Tibet maintained diplomatic relations with Nepal, Bhutan, Britain and later with independent India.  Relations with China remained strained.  The Chinese waged a border war with Tibet while formally urging Tibet to 'join' the Chinese Republic, claiming all along to the rest of the world that Tibet already was one of China's "five races."

In an effort to reduce Sino-Tibetan tensions, the British convened a tripartite conference in Simla in 1913 where the three states met on equal terms.  As the British delegate reminded his Chinese counterpart, Tibet entered the conference as 'an independent nation recognizing no allegiance to China."

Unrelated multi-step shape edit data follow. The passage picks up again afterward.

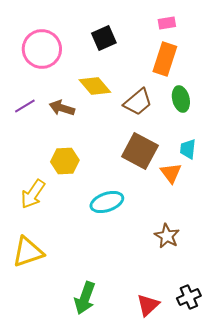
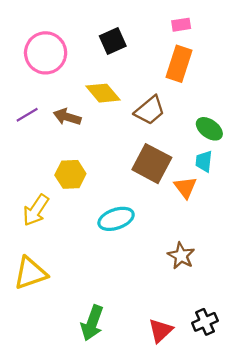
green ellipse: (181, 99) -> (209, 129), moved, turned -40

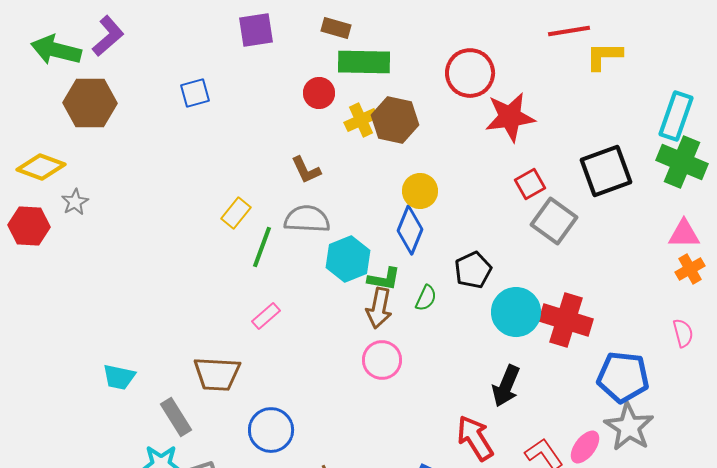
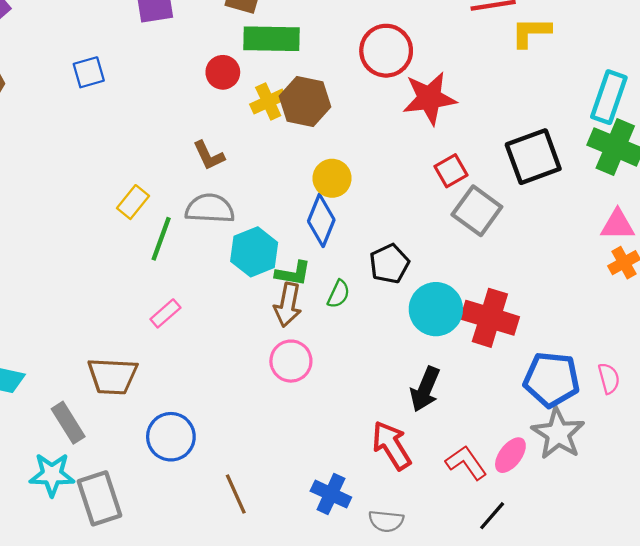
pink semicircle: (683, 333) -> (609, 378), moved

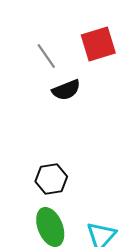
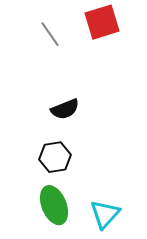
black semicircle: (66, 90) -> (65, 109), moved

China invaded Tibet in 1949.  His Holiness, the Dalai Lama, Tibet’s temporal and spiritual leader, tried for eight years to reach a peaceful solution to the Sino-Tibetan problem.  In 1959 the cycle of resistance and brutal repression culminated in a national uprising against the Chinese on March 10th. Chinese troops crushed the uprising, killing over 87,000 tibetans in central Tibet alone.  His Holiness the Dalai Lama, his government and some 80,000 Tibetans were forced into exile.

In Dharamsala, India, the Tibetan Government-in-exile has been reorganized along modern democratic lines with a parliamentray system of government.  The Tibetan cabinet is elected by the 46-member Assembly of Tibetan people’s Deputies (the Tibetan parliament in exile).  A Charter for the Tibetan exiles has been adopted and passed by the parliament in June 1991.  As compared to the progress made by the Tibetans in exile, the situation in Chinese-occupied Tibet is grim.  Tibetans, at the risk of torture, imprisonment, and execution, have never accepted the Chinese occupation of their country.  In 1996 the Tibetan centre for Human Rights and Democracy recorded 204 known cases of arrests of Tibetans for exercising their freedom of xpression and assembly.  Arrests have resulted from peaceful actions ranging from the possession of a picture of the Dalai Lama or the Tibetan national flag, the voicing of ‘Free Tibet’ or a non-violent demonstration of just a few minutes duration.  Over 6,000 monasteries, temples and historic structures have been looted and razed, their ancient irreplaceable religious art and literature destroyed or sold by the Chinese.